Exercise prompt
Please repeat each line of the data exactly, with nothing left out.

[Collection entries]
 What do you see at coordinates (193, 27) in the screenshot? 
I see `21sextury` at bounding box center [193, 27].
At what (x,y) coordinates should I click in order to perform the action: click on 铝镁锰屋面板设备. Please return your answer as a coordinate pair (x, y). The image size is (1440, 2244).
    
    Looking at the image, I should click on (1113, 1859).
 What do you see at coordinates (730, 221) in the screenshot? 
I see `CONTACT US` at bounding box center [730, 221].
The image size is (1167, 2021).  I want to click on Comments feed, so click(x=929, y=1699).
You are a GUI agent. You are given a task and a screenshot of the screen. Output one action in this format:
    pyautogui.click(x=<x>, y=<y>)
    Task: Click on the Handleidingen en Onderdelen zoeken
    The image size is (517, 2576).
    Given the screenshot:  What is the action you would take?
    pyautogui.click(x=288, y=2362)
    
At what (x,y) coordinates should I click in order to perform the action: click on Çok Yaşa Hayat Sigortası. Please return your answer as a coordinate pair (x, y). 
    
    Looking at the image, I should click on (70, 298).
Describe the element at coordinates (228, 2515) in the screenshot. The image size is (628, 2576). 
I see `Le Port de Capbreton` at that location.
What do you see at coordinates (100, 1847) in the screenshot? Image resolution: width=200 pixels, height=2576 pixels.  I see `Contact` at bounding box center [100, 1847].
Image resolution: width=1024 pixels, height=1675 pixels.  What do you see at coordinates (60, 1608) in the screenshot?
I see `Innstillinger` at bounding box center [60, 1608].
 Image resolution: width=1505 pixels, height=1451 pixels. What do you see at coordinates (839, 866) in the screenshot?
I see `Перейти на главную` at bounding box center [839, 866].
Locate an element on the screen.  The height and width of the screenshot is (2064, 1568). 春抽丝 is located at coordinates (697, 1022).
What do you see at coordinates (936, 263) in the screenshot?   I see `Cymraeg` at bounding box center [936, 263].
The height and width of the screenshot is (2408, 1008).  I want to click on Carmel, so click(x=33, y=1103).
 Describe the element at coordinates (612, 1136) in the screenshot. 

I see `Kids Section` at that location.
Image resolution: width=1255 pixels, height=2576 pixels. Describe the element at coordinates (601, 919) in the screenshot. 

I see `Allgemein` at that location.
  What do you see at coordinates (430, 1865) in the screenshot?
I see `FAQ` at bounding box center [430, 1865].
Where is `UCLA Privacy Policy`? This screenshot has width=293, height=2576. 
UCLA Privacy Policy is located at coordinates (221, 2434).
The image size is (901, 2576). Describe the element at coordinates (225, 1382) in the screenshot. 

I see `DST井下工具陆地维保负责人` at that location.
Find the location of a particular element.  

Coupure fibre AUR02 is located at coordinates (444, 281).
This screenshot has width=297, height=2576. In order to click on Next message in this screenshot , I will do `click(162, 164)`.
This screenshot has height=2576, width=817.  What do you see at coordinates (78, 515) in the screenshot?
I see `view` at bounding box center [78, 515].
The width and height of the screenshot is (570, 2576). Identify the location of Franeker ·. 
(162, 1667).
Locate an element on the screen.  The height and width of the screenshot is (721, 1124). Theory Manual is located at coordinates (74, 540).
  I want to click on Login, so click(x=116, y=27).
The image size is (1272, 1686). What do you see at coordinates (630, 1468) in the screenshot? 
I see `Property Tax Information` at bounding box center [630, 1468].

Response to the task
 What do you see at coordinates (193, 27) in the screenshot? 
I see `21sextury` at bounding box center [193, 27].
At what (x,y) coordinates should I click in order to perform the action: click on 铝镁锰屋面板设备. Please return your answer as a coordinate pair (x, y). The image size is (1440, 2244).
    
    Looking at the image, I should click on (1113, 1859).
 What do you see at coordinates (730, 221) in the screenshot? 
I see `CONTACT US` at bounding box center [730, 221].
The image size is (1167, 2021).  I want to click on Comments feed, so click(x=929, y=1699).
You are a GUI agent. You are given a task and a screenshot of the screen. Output one action in this format:
    pyautogui.click(x=<x>, y=<y>)
    Task: Click on the Handleidingen en Onderdelen zoeken
    The image size is (517, 2576).
    Given the screenshot:  What is the action you would take?
    pyautogui.click(x=288, y=2362)
    
At what (x,y) coordinates should I click in order to perform the action: click on Çok Yaşa Hayat Sigortası. Please return your answer as a coordinate pair (x, y). 
    
    Looking at the image, I should click on (70, 298).
Describe the element at coordinates (228, 2515) in the screenshot. The image size is (628, 2576). 
I see `Le Port de Capbreton` at that location.
What do you see at coordinates (100, 1847) in the screenshot? Image resolution: width=200 pixels, height=2576 pixels.  I see `Contact` at bounding box center [100, 1847].
Image resolution: width=1024 pixels, height=1675 pixels.  What do you see at coordinates (60, 1608) in the screenshot?
I see `Innstillinger` at bounding box center [60, 1608].
 Image resolution: width=1505 pixels, height=1451 pixels. What do you see at coordinates (839, 866) in the screenshot?
I see `Перейти на главную` at bounding box center [839, 866].
Locate an element on the screen.  The height and width of the screenshot is (2064, 1568). 春抽丝 is located at coordinates (697, 1022).
What do you see at coordinates (936, 263) in the screenshot?   I see `Cymraeg` at bounding box center [936, 263].
The height and width of the screenshot is (2408, 1008).  I want to click on Carmel, so click(x=33, y=1103).
 Describe the element at coordinates (612, 1136) in the screenshot. 

I see `Kids Section` at that location.
Image resolution: width=1255 pixels, height=2576 pixels. Describe the element at coordinates (601, 919) in the screenshot. 

I see `Allgemein` at that location.
  What do you see at coordinates (430, 1865) in the screenshot?
I see `FAQ` at bounding box center [430, 1865].
Where is `UCLA Privacy Policy`? This screenshot has width=293, height=2576. 
UCLA Privacy Policy is located at coordinates (221, 2434).
The image size is (901, 2576). Describe the element at coordinates (225, 1382) in the screenshot. 

I see `DST井下工具陆地维保负责人` at that location.
Find the location of a particular element.  

Coupure fibre AUR02 is located at coordinates (444, 281).
This screenshot has width=297, height=2576. In order to click on Next message in this screenshot , I will do `click(162, 164)`.
This screenshot has height=2576, width=817.  What do you see at coordinates (78, 515) in the screenshot?
I see `view` at bounding box center [78, 515].
The width and height of the screenshot is (570, 2576). Identify the location of Franeker ·. 
(162, 1667).
Locate an element on the screen.  The height and width of the screenshot is (721, 1124). Theory Manual is located at coordinates (74, 540).
  I want to click on Login, so click(x=116, y=27).
The image size is (1272, 1686). What do you see at coordinates (630, 1468) in the screenshot? 
I see `Property Tax Information` at bounding box center [630, 1468].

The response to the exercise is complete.